O líder do PSD anunciou, esta sexta-feira, que o partido vai apresentar uma queixa-crime ao Ministério Público (MP) devido aos milhares de votos anulados nos círculos da emigração. "Alguém objetivamente cometeu um crime", afirmou Rui Rio, considerando que houve "dolo" porque os responsáveis "sabiam o que estavam a fazer".

"O PSD não vai deixar passar isto em claro", garantiu Rio na sede do PSD do Porto. "Tem de haver um processo-crime para quem cometeu este crime para que, da próxima vez, estas coisas não aconteçam e não fiquem impunes", acrescentou.

Recordando que nas legislativas anteriores, em 2019, tinha ocorrido "precisamente a mesma coisa", o presidente social-democrata argumentou que os responsáveis pelo processo que anulou mais de 157 mil votos no círculo da Europa - cerca de 80% do total - "sabiam o que estavam a fazer".

Nesse sentido, e perante uma situação "intolerável", o PSD irá avançar, "no início da próxima semana", com um processo-crime junto do MP contra as "diversas pessoas" envolvidas, informou Rio.

Para o social-democrata, a vontade dos emigrantes "foi ignorada e não contou porque alguém, objectivamente, cometeu um crime". Este terá sido perpetrado "conscientemente" e "com dolo", insistiu, já que o pessoal das mesas de voto estava "devidamente avisado" para estes problemas desde as legislativas anteriores.

"Há dois anos ainda deixámos passar.
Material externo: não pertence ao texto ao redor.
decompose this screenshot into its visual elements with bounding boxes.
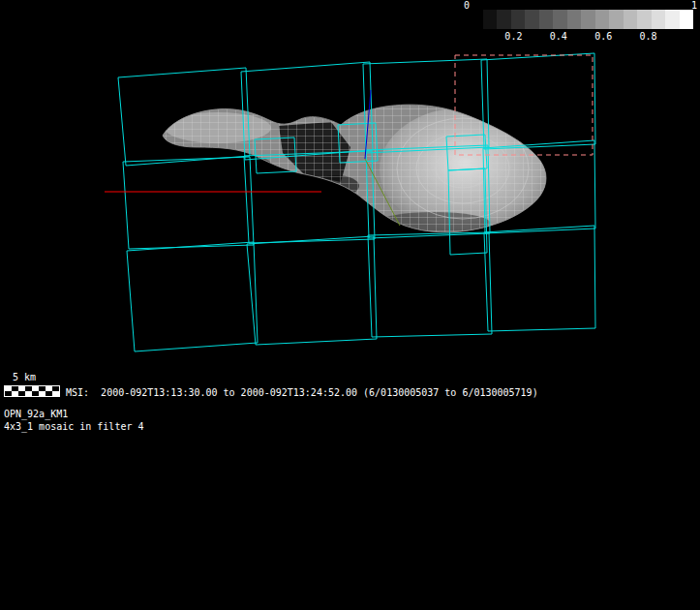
- mosaic-footprint: [127, 242, 258, 351]
- mosaic-footprint: [484, 226, 595, 331]
- scalebar-label: 5 km: [13, 372, 36, 383]
- scalebar-cell: [46, 391, 52, 396]
- scalebar-cell: [39, 391, 46, 396]
- scalebar-row: [5, 391, 59, 396]
- mosaic-description-text: 4x3_1 mosaic in filter 4: [4, 421, 144, 433]
- scalebar-cell: [32, 391, 39, 396]
- mosaic-footprint: [368, 232, 492, 337]
- scalebar: [4, 385, 60, 397]
- scalebar-cell: [5, 391, 12, 396]
- mosaic-footprint: [247, 236, 377, 345]
- scalebar-cell: [12, 391, 18, 396]
- sequence-id-text: OPN_92a_KM1: [4, 409, 68, 420]
- mosaic-footprint: [123, 157, 254, 249]
- scalebar-cell: [25, 391, 32, 396]
- msi-time-range-text: MSI: 2000-092T13:13:30.00 to 2000-092T13…: [66, 387, 538, 399]
- viewport-canvas[interactable]: [0, 0, 700, 610]
- msi-mosaic-viewer: 0 1 0.20.40.60.8: [0, 0, 700, 610]
- scalebar-cell: [18, 391, 25, 396]
- scalebar-cell: [52, 391, 59, 396]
Este ano fizemos tudo o que era possível mas, ainda assim, decidiram anular estes votos todos", afirmou o líder da Oposição.

Ainda assim, Rio esclareceu que a queixa "não tem nada de político", já que as eleições estão terminadas. Apesar das críticas, o líder laranja reconheceu os resultados pelos círculos da emigração, que atribuíram dois deputados ao PSD e outros dois ao PS.